Most firefighters’ cars had a designation that identified the need for firefighters to travel to and from their station assignment. Where possible, firefighters and police officers were also given free public transportation when in uniform to travel, for example, to and from their stations.
If the current gasoline crisis becomes worse, consideration needs to be given to the “essential workers” we have heralded so often during the COVID pandemic. Included in that essential worker category must be our volunteer firefighters who not only give of their time, but currently give out of their own pockets to serve their communities and their neighbors in need.
Take a stand for volunteers
The situation today for volunteers is critical, and with the continued influx of populations into more remote or rural areas of the country, it will only get worse before it gets better. It is time for our national fire service organizations to take a stronger stand at the local, state and federal levels, and realize that needs of the fire service, especially those of volunteers, are more an integral part of Homeland Security than any time since 9/11.
Federal funding is inadequate for the needs of the fire service in general, but for volunteers in particular, it should now become an essential lifeline. Some states have begun using a portion of their American Rescue Plan funds for recruitment and retention of essential workers, including firefighters. In reviewing part of this process for our department, I realized that the degree of difficulty of the application probably hampered the completion of many applications from volunteer fire departments.

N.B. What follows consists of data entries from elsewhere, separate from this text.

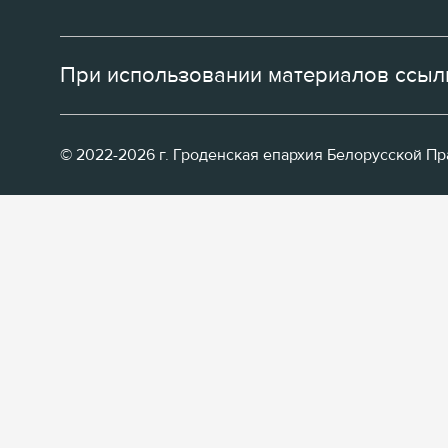
При использовании материалов ссылк
© 2022-2026 г. Гроденская епархия Белорусской П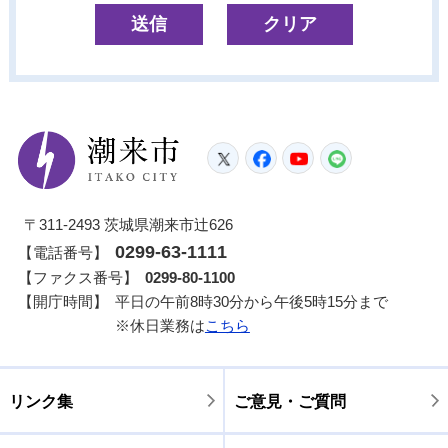
潮来市
Twitter
Facebook
YouTube
LINE
〒311-2493 茨城県潮来市辻626
0299-63-1111
【電話番号】
【ファクス番号】
0299-80-1100
【開庁時間】
平日の午前8時30分から午後5時15分まで
※休日業務は
こちら
リンク集
ご意見・ご質問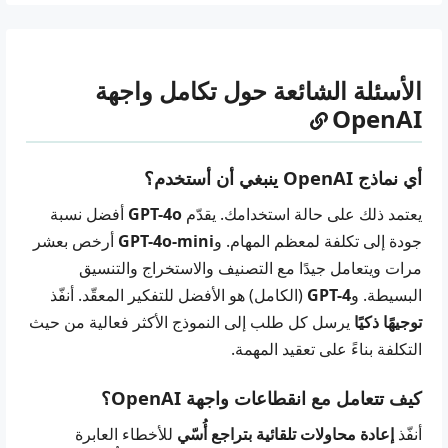
الأسئلة الشائعة حول تكامل واجهة
OpenAI
أي نماذج OpenAI ينبغي أن أستخدم؟
يعتمد ذلك على حالة استخدامك. يقدّم
GPT-4o
أفضل نسبة
جودة إلى تكلفة لمعظم المهام. و
GPT-4o-mini
أرخص بعشر
مرات ويتعامل جيدًا مع التصنيف والاستخراج والتنسيق
البسيطة. و
GPT-4
(الكامل) هو الأفضل للتفكير المعقّد. أنفّذ
توجيهًا ذكيًا
يرسل كل طلب إلى النموذج الأكثر فعالية من حيث
التكلفة بناءً على تعقيد المهمة.
كيف تتعامل مع انقطاعات واجهة OpenAI؟
أنفّذ
إعادة محاولات تلقائية بتراجع أُسّي
للأخطاء العابرة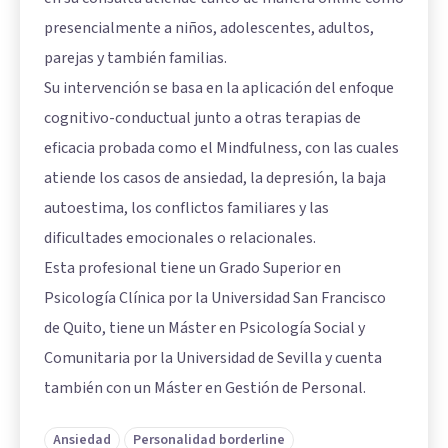
presencialmente a niños, adolescentes, adultos,
parejas y también familias.
Su intervención se basa en la aplicación del enfoque
cognitivo-conductual junto a otras terapias de
eficacia probada como el Mindfulness, con las cuales
atiende los casos de ansiedad, la depresión, la baja
autoestima, los conflictos familiares y las
dificultades emocionales o relacionales.
Esta profesional tiene un Grado Superior en
Psicología Clínica por la Universidad San Francisco
de Quito, tiene un Máster en Psicología Social y
Comunitaria por la Universidad de Sevilla y cuenta
también con un Máster en Gestión de Personal.
Ansiedad
Personalidad borderline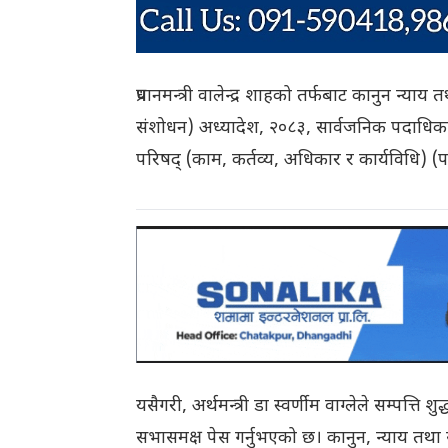
प्रधानमन्त्री वालेन्द्र शाहको तर्फबाट कानुन न्य
संशोधन) अध्यादेश, २०८३, सार्वजनिक पदाधिकार
परिषद् (काम, कर्तव्य, अधिकार र कार्यविधि) 
यसैगरी, अर्थमन्त्री डा स्वर्णीम वाग्लेले सम्पत्
सभासमक्ष पेस गर्नुभएको छ। कानुन, न्याय तथा स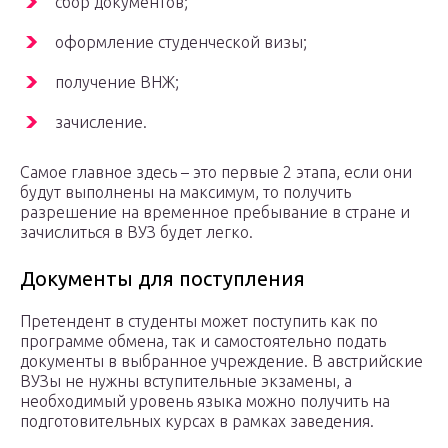
сбор документов;
оформление студенческой визы;
получение ВНЖ;
зачисление.
Самое главное здесь – это первые 2 этапа, если они
будут выполнены на максимум, то получить
разрешение на временное пребывание в стране и
зачислиться в ВУЗ будет легко.
Документы для поступления
Претендент в студенты может поступить как по
программе обмена, так и самостоятельно подать
документы в выбранное учреждение. В австрийские
ВУЗы не нужны вступительные экзамены, а
необходимый уровень языка можно получить на
подготовительных курсах в рамках заведения.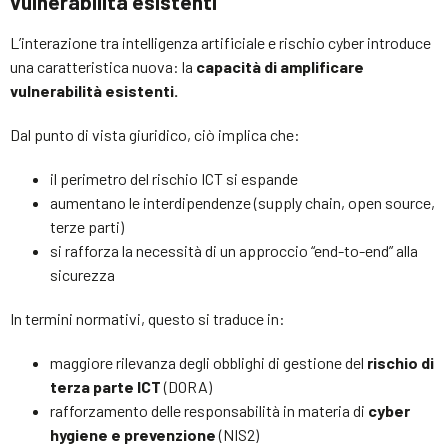
vulnerabilità esistenti
L’interazione tra intelligenza artificiale e rischio cyber introduce
una caratteristica nuova: la
capacità di amplificare
vulnerabilità esistenti.
Dal punto di vista giuridico, ciò implica che:
il perimetro del rischio ICT si espande
aumentano le interdipendenze (supply chain, open source,
terze parti)
si rafforza la necessità di un approccio “end-to-end” alla
sicurezza
In termini normativi, questo si traduce in:
maggiore rilevanza degli obblighi di gestione del
rischio di
terza parte ICT
(DORA)
rafforzamento delle responsabilità in materia di
cyber
hygiene e prevenzione
(NIS2)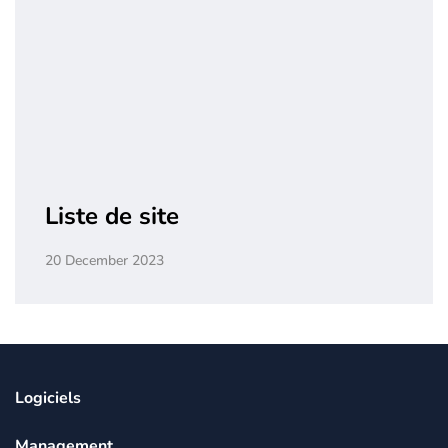
Liste de site
20 December 2023
Logiciels
Management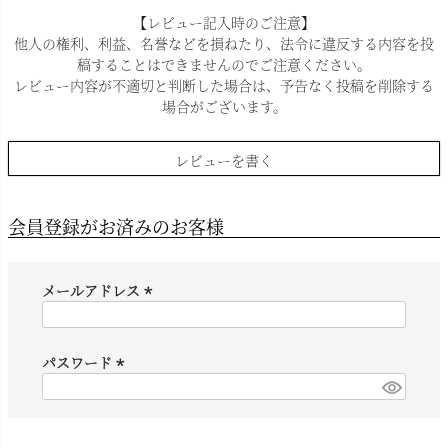
【レビュー記入時のご注意】
他人の権利、利益、名誉などを損ねたり、法令に違反する内容を投
稿することはできませんのでご注意ください。
レビュー内容が不適切と判断した場合は、予告なく投稿を削除する
場合がございます。
レビューを書く
会員登録がお済みのお客様
メールアドレス
(
必
須
パスワード
)
(
必
須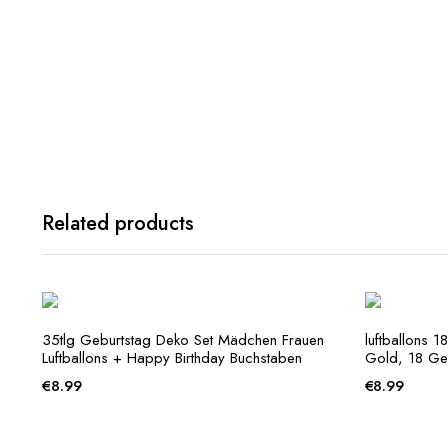
Related products
35tlg Geburtstag Deko Set Mädchen Frauen
luftballons 
Luftballons + Happy Birthday Buchstaben
Gold, 18 Ge
€
8.99
€
8.99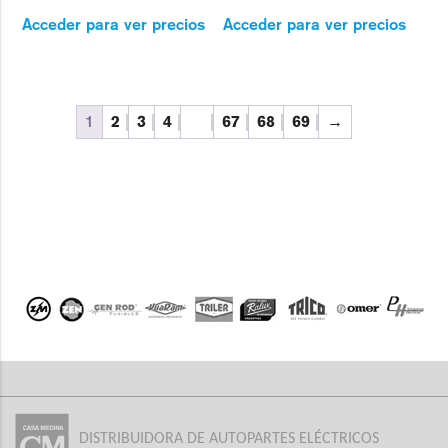
Acceder para ver precios
Acceder para ver precios
1
2
3
4
…
67
68
69
→
DISTRIBUIDORA DE AUTOPARTES ELÉCTRICOS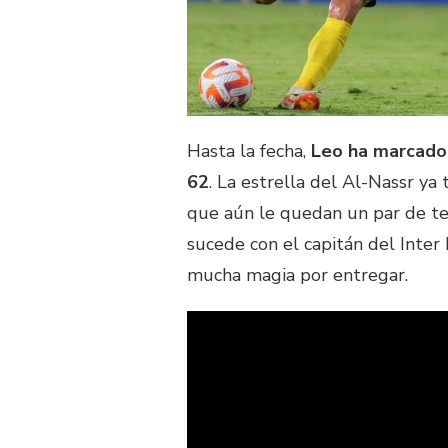
Hasta la fecha,
Leo ha marcado 
62
. La estrella del Al-Nassr ya
que aún le quedan un par de te
sucede con el capitán del Inter
mucha magia por entregar.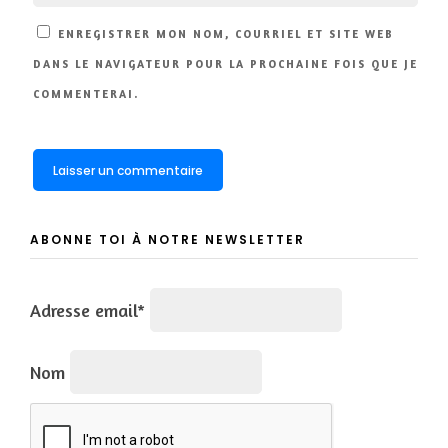
ENREGISTRER MON NOM, COURRIEL ET SITE WEB
DANS LE NAVIGATEUR POUR LA PROCHAINE FOIS QUE JE
COMMENTERAI.
ABONNE TOI À NOTRE NEWSLETTER
Adresse email*
Nom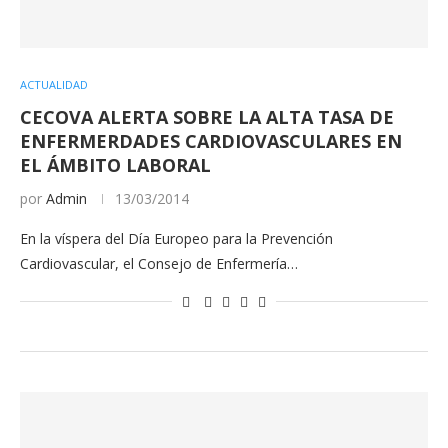
ACTUALIDAD
CECOVA ALERTA SOBRE LA ALTA TASA DE
ENFERMERDADES CARDIOVASCULARES EN
EL ÁMBITO LABORAL
por
Admin
13/03/2014
En la víspera del Día Europeo para la Prevención
Cardiovascular, el Consejo de Enfermería…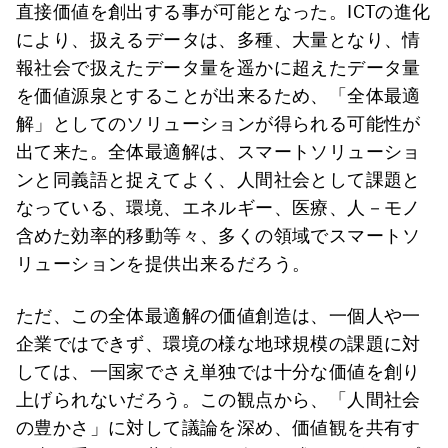
直接価値を創出する事が可能となった。ICTの進化
により、扱えるデータは、多種、大量となり、情
報社会で扱えたデータ量を遥かに超えたデータ量
を価値源泉とすることが出来るため、「全体最適
解」としてのソリューションが得られる可能性が
出て来た。全体最適解は、スマートソリューショ
ンと同義語と捉えてよく、人間社会として課題と
なっている、環境、エネルギー、医療、人－モノ
含めた効率的移動等々、多くの領域でスマートソ
リューションを提供出来るだろう。
ただ、この全体最適解の価値創造は、一個人や一
企業ではできず、環境の様な地球規模の課題に対
しては、一国家でさえ単独では十分な価値を創り
上げられないだろう。この観点から、「人間社会
の豊かさ」に対して議論を深め、価値観を共有す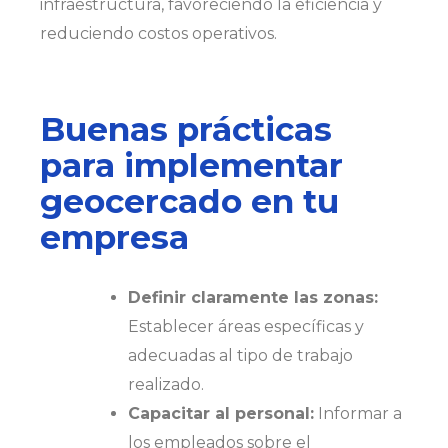
infraestructura, favoreciendo la eficiencia y
reduciendo costos operativos.
Buenas prácticas
para implementar
geocercado en tu
empresa
Definir claramente las zonas:
Establecer áreas específicas y
adecuadas al tipo de trabajo
realizado.
Capacitar al personal:
Informar a
los empleados sobre el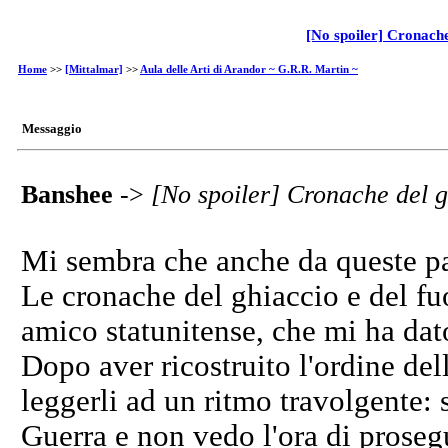
[No spoiler] Cronache
Home
>>
[Mittalmar]
>>
Aula delle Arti di Arandor ~ G.R.R. Martin ~
Messaggio
Banshee
->
[No spoiler] Cronache del g
Mi sembra che anche da queste par
Le cronache del ghiaccio e del fu
amico statunitense, che mi ha dato
Dopo aver ricostruito l'ordine dell
leggerli ad un ritmo travolgente: 
Guerra e non vedo l'ora di prosegu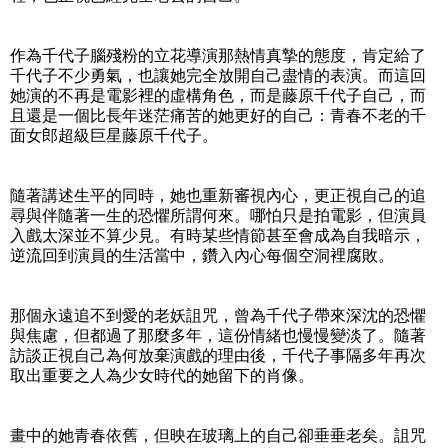
作為千代子腦殘粉的立花導演那熱情真摯的態度，肯定給了
千代子不少勇氣，也讓她完全放開自己盡情的表演。而這回
她演的不再是電影裡的虛構角色，而是藤原千代子自己，而
且還是一個比長年迷茫痛苦的她更好的自己：青春不老的千
面女郎超級巨星藤原千代子。
隨著講述生平的同時，她也重新審視內心，更正視自己的追
尋與伴隨著一生的恐懼所謂何來。哪怕只是拍電影，但演員
入戲太深並不算少見。有時某些情節甚至會成為自我暗示，
逆流回到演員的生活當中，鑽入內心每個空洞裡腐敗。
那個永遠追不到愛的老妖詛咒，曾為千代子帶來深沈的恐懼
與焦慮，但都過了那麼多年，這份情緒也慢慢變淡了。隨著
訪談正視自己為何放棄演戲的理由後，千代子事隔多年再次
取出重要之人為少女時代的她留下的肖像。
畫中的她青春依舊，但映在玻璃上的自己卻垂垂老矣。詛咒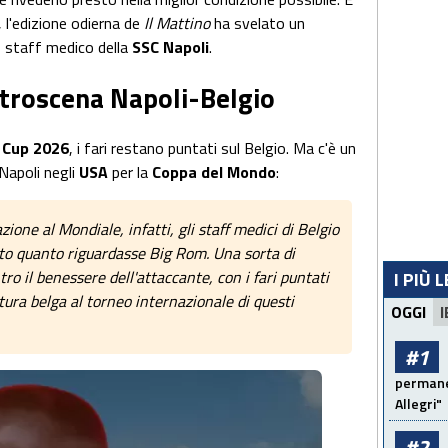
, l'edizione odierna de
Il Mattino
ha svelato un
o staff medico della
SSC Napoli
.
etroscena Napoli-Belgio
 Cup 2026
, i fari restano puntati sul Belgio. Ma c'è un
 Napoli negli
USA
per la
Coppa del Mondo
:
ione al Mondiale, infatti, gli staff medici di Belgio
tto quanto riguardasse Big Rom. Una sorta di
ro il benessere dell'attaccante, con i fari puntati
I PIÙ 
tura belga al torneo internazionale di questi
OGGI
I
#1
permanen
Allegri"
#2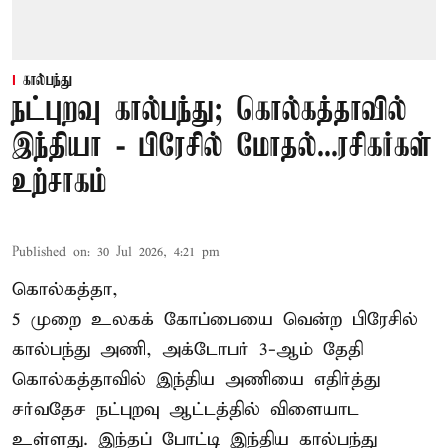
கால்பந்து
நட்புறவு கால்பந்து; கொல்கத்தாவில்
இந்தியா - பிரேசில் மோதல்...ரசிகர்கள்
உற்சாகம்
Published on
:
30 Jul 2026, 4:21 pm
கொல்கத்தா,
5 முறை உலகக் கோப்பையை வென்ற பிரேசில்
கால்பந்து அணி, அக்டோபர் 3-ஆம் தேதி
கொல்கத்தாவில் இந்திய அணியை எதிர்த்து
சர்வதேச நட்புறவு ஆட்டத்தில் விளையாட
உள்ளது. இந்தப் போட்டி இந்திய கால்பந்து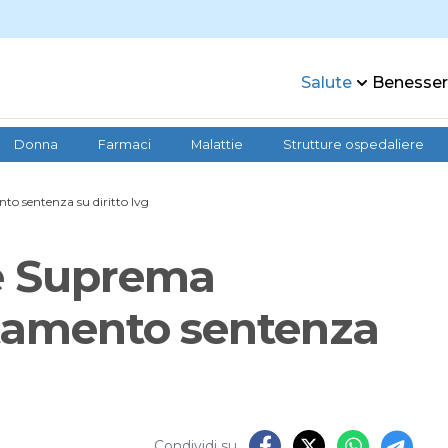
Salute
Benesse
Donna
Farmaci
Malattie
Strutture ospedaliere
to sentenza su diritto Ivg
te Suprema
ltamento sentenza
Condividi su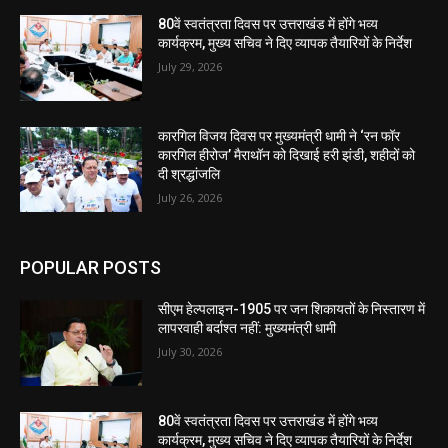
80वें स्वतंत्रता दिवस पर उत्तराखंड में होंगे भव्य
कार्यक्रम, मुख्य सचिव ने दिए व्यापक तैयारियों के निर्देश
July 29, 2026
कारगिल विजय दिवस पर मुख्यमंत्री धामी ने ‘रन फॉर
कारगिल हीरोज’ मैराथॉन को दिखाई हरी झंडी, शहीदों को
दी श्रद्धांजलि
July 26, 2026
POPULAR POSTS
सीएम हेल्पलाइन-1905 पर जन शिकायतों के निस्तारण में
लापरवाही बर्दाश्त नहीं: मुख्यमंत्री धामी
July 30, 2026
80वें स्वतंत्रता दिवस पर उत्तराखंड में होंगे भव्य
कार्यक्रम, मुख्य सचिव ने दिए व्यापक तैयारियों के निर्देश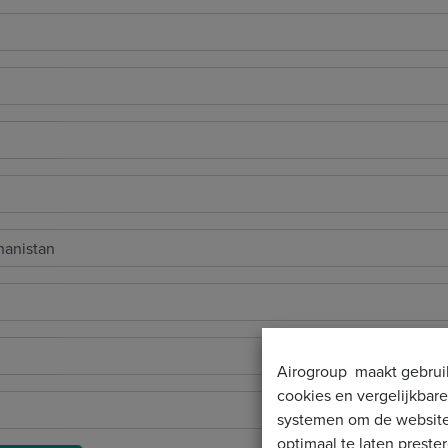
Airogroup maakt gebrui
cookies en vergelijkbare
systemen om de websit
optimaal te laten preste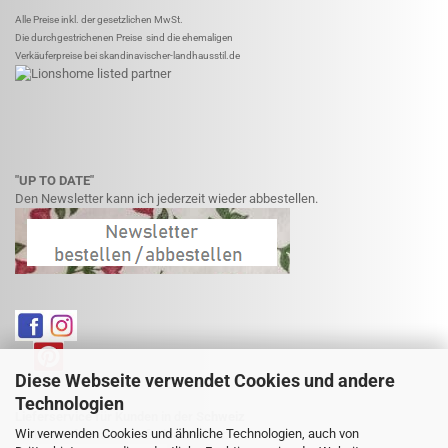
Alle Preise inkl. der gesetzlichen MwSt.
Die durchgestrichenen Preise sind die ehemaligen
Verkäuferpreise bei skandinavischer-landhausstil.de
"UP TO DATE"
Den Newsletter kann ich jederzeit wieder abbestellen.
Diese Webseite verwendet Cookies und andere
Technologien
Lieferservice für Kunden in der Schweiz
Wir verwenden Cookies und ähnliche Technologien, auch von
Weitere Informationen finden Sie hier: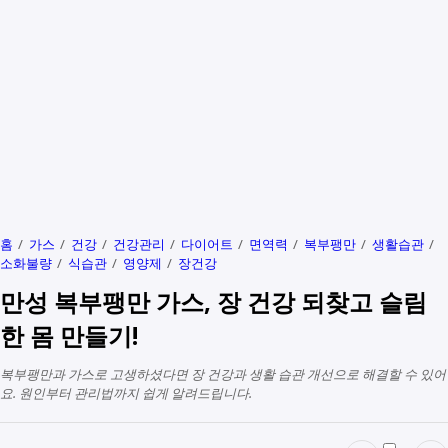
홈
가스
건강
건강관리
다이어트
면역력
복부팽만
생활습관
소화불량
식습관
영양제
장건강
만성 복부팽만 가스, 장 건강 되찾고 슬림
한 몸 만들기!
복부팽만과 가스로 고생하셨다면 장 건강과 생활 습관 개선으로 해결할 수 있어
요. 원인부터 관리법까지 쉽게 알려드립니다.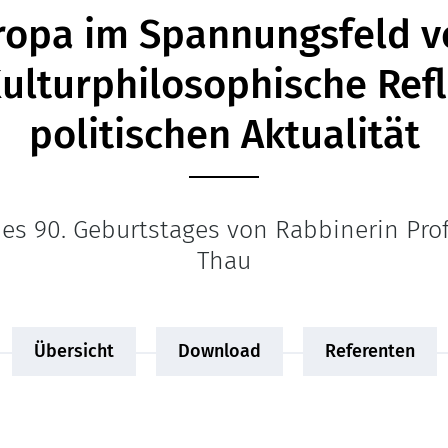
ropa im Spannungsfeld v
Kulturphilosophische Ref
politischen Aktualität
s 90. Geburtstages von Rabbinerin Prof
Thau
Übersicht
Download
Referenten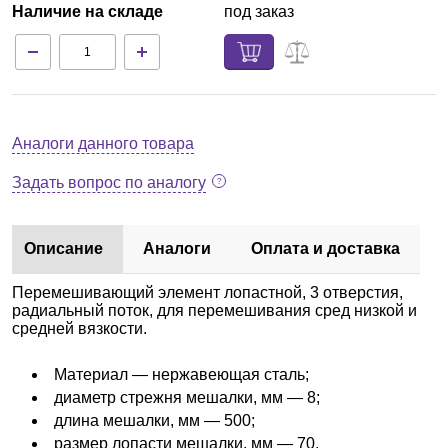
Наличие на складе
под заказ
Аналоги данного товара
Задать вопрос по аналогу
Описание
Аналоги
Оплата и доставка
Перемешивающий элемент лопастной, 3 отверстия,
радиальный поток, для перемешивания сред низкой и
средней вязкости.
Материал — нержавеющая сталь;
диаметр стрежня мешалки, мм — 8;
длина мешалки, мм — 500;
размер лопасти мешалки, мм — 70.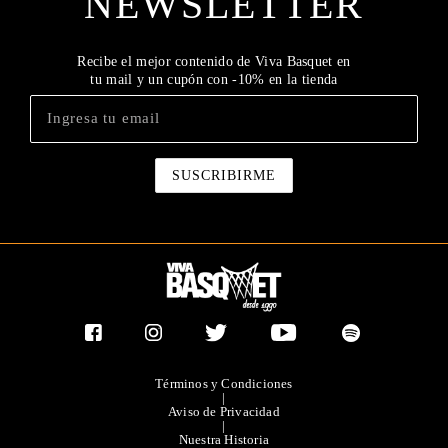
NEWSLETTER
Recibe el mejor contenido de Viva Basquet en
tu mail y un cupón con -10% en la tienda
Términos y Condiciones
|
Aviso de Privacidad
|
Nuestra Historia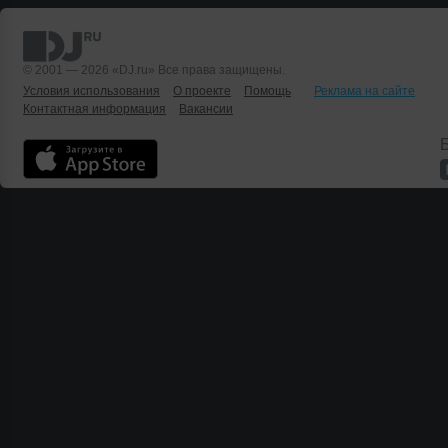
© 2001 — 2026 «DJ.ru» Все права защищены.
Условия использования
О проекте
Помощь
Реклама на сайте
Контактная информация
Вакансии
Б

It is unfortunate the application process wasn’t more streamlined, with a portion of the funds set aside to make it easier for volunteer departments to apply. This was probably because both our elected and appointed officials haven’t fully acknowledged the importance of the volunteer firefighter who gives of themselves to protect such a massive area of the country. Most likely, they’ve just forgotten this most essential cog in the wheel.
It is time for fire service leaders to take the plight of the fire service, especially that of volunteers, directly to the public. Nothing less would appear to make a lasting impression on our elected officials at all levels of government. Otherwise, volunteer fire departments, an American institution that dates back further than our country itself, will no longer be able to effectively function.